Associate Professor – Practice

Environmental Health Sciences

Image
Dr. Knobloch in front of the College of Public Health (Cunz Hall)

I originally trained in graduate school as a natural scientist using phylogenetics and taxonomic-systematics as tools for defining and redefining species relationships in North American Cyprinidae (that's minnows to most of the world). These studies transitioned into taxonomic characterization of Bacillariophyta (diatoms) in fresh water systems in northern Ohio, especially those consumed by algivorous minnows. Eventually this path lead to work with Ohio Department of Natural Resources investigating the invasive species Petromyzon marinus, the sea lamprey and control measures in the Great Lakes' tributaries.

I moved from Cleveland to Columbus just as the original Arthur G. James Cancer Hospital and Research Institute was being finished, and hiring for qualified researchers was at a premium. I was uniquely unqualified for a career in molecular carcinogenesis, but was hired and mentored by physician-scientist Mark A. Dayton. I returned to graduate school and joined the research group of Jas Campbell Lang in the Department of Otolaryngology investigating a novel gene of then unknown function, designated by us as GRS (Glasgow Rearranged Sequence). Later, the gene and its variants was recognized as BCL2A1, a cell death regulator. For the next six years I would immerse myself in head and neck cancer etiology, biology, molecular profiles, treatment options and prevention strategies.

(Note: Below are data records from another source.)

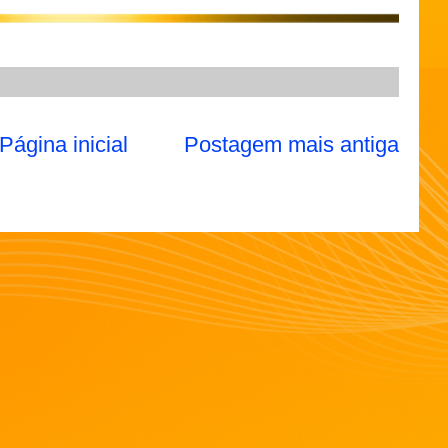
Página inicial
Postagem mais antiga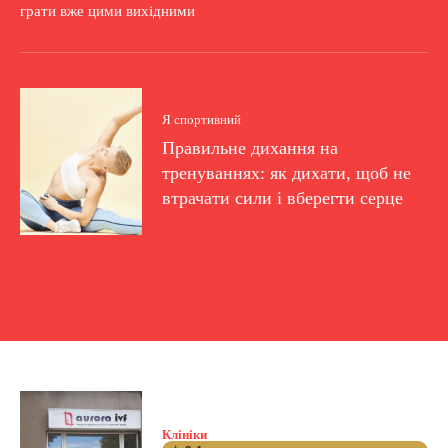
грати вже цими вихідними
Я спортивний
Правильне дихання на
тренуваннях: як дихати, щоб не
втрачати сили і вберегти серце
Клініки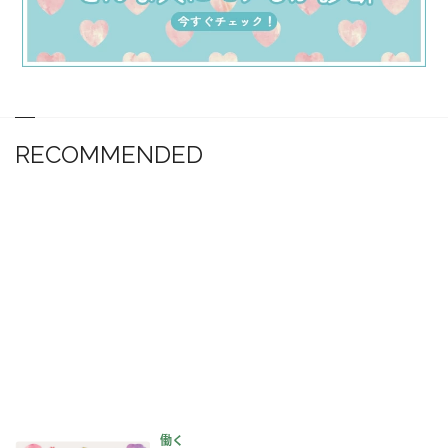
RECOMMENDED
働く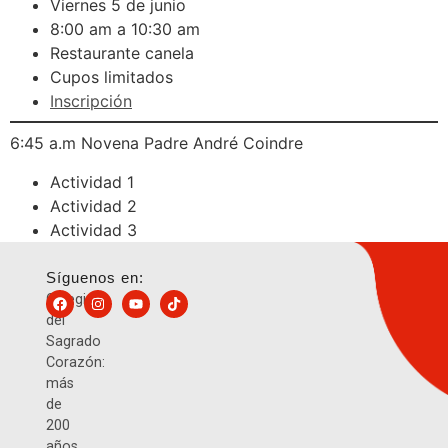
Viernes 5 de junio
8:00 am a 10:30 am
Restaurante canela
Cupos limitados
Inscripción
6:45 a.m Novena Padre André Coindre
Actividad 1
Actividad 2
Actividad 3
Síguenos en:
Colegio
del
Sagrado
Corazón:
más
de
200
años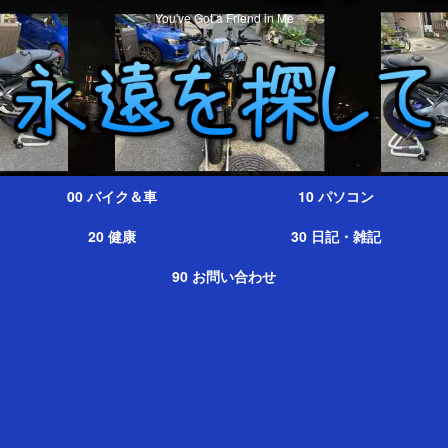
You've Got a Friend in Me
00 バイク＆車
10 パソコン
20 健康
30 日記・雑記
90 お問い合わせ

Subsequently, I joined the School of Public Health to continue work in head and neck cancers, with empahsis on oral cancers and the possible role of natural products, such as black raspberries, as dietary cancer prevention tools. This emerging science of black raspberry-mediated cancer chemoprevention was spearheaded by fundatmental studies by Gary D. Stoner, Ph.D., and would eventually shape the next 25 years of my research efforts. Gaining experience as a research fellow via an NCI T32 training grant in molecular carcinogenesis, I continued to work within the Division of Environmental Health Sciences in the new independent College of Public Health. Using both preclinical models of experimental oral carcinogenesis and early phase human clinical trials, I invesigated the striking ability of black raspberry phytochemicals to reduce biomarkers of DNA damage, chronic non-resolving inflammation and oxidative stress — all hallmarks of cancer.

Most recently I have embarked on two newly emerging fields of intense concern: the connection between harmful algal blooms and human health, and the health risks experienced by firefighters. Cyanotoxins associated with algal blooms increase the risk of liver cancer, and can bioaccumulated in fish, and in plants consumed as fresh produce, and contaminate drinking water when processing facilities are overwhelmed by bloom surges. My interest in this area is determining if dietary black raspberry interventions can reduce tumor incidence and burden during cyanotoxin-mediated liver cancer promotion. Firefigthers have career-long exposures to numerous combustion-associated carcinogens and occupational stressors. The leading cause of deaths in firefighters is in flux between cardiac/cardiovascular events and occupation-associated cancers, including lung cancer. Nutritional interventions leveraging specific functional food components can be used to mediate these stressors (proinflammatory cytokines, oxidative damage, non-resolving inflammation) in this high at-risk population.